**Task directions**
Identify every line in the records below that contains the word "Marry", and reproduce each one.
________________________________________
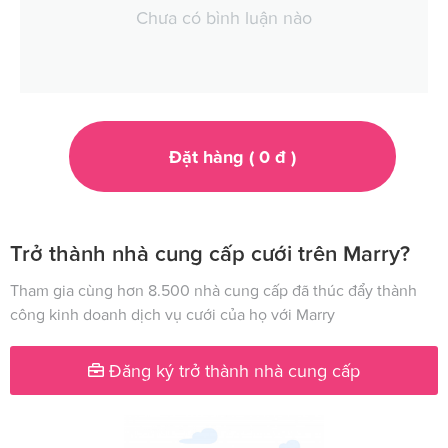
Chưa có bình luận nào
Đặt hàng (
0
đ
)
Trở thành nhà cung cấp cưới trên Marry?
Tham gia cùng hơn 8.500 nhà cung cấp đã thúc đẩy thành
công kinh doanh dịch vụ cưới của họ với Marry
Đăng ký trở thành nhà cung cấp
________________________________________
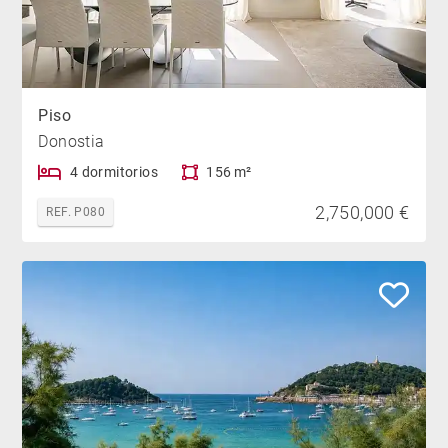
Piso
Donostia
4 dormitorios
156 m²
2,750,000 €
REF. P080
________________________________________
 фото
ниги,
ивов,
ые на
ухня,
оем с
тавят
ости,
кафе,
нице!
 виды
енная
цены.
________________________________________
**Task answer**
Trở thành nhà cung cấp cưới trên Marry?
công kinh doanh dịch vụ cưới của họ với Marry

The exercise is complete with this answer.